* **WORK INSTRUCTIONS**: Would you give again, exactly, the lines running from the line with "Careers (918, 46)" to the end of the data below, both included?

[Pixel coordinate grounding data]
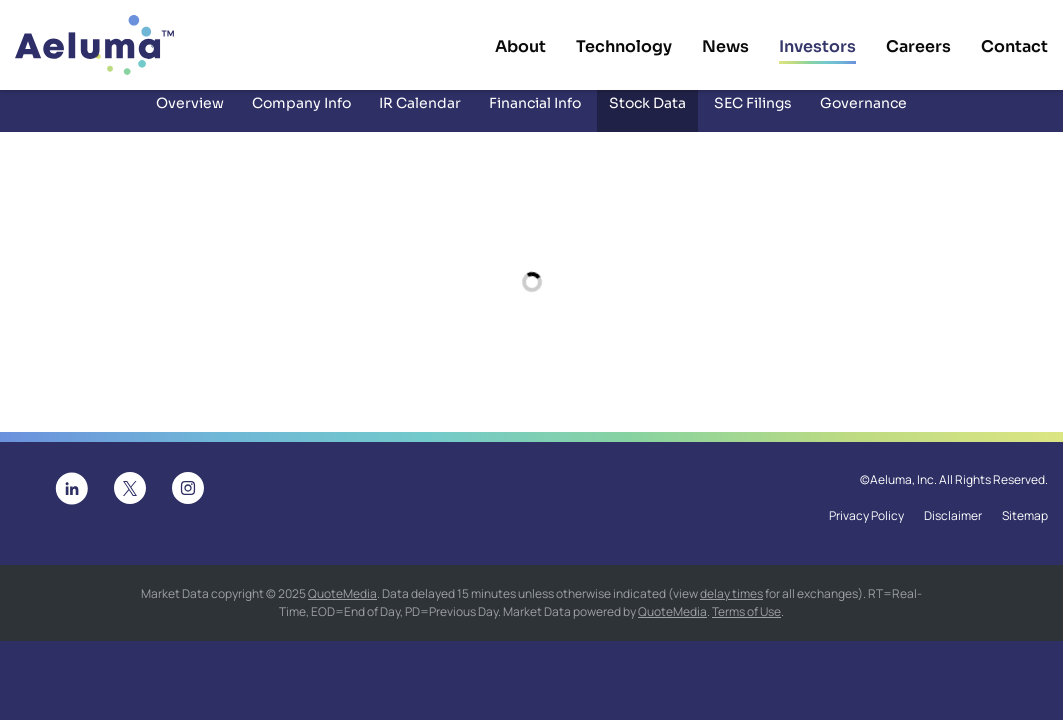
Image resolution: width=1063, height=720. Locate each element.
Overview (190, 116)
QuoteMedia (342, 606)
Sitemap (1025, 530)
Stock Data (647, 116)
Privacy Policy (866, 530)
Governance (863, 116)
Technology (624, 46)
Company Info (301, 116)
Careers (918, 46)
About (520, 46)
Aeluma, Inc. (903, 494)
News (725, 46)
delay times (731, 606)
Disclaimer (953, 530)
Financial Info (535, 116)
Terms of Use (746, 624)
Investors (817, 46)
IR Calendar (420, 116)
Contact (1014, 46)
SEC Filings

* **YOUR RESPONSE**:
Careers (918, 46)
About (520, 46)
Aeluma, Inc. (903, 494)
News (725, 46)
delay times (731, 606)
Disclaimer (953, 530)
Financial Info (535, 116)
Terms of Use (746, 624)
Investors (817, 46)
IR Calendar (420, 116)
Contact (1014, 46)
SEC Filings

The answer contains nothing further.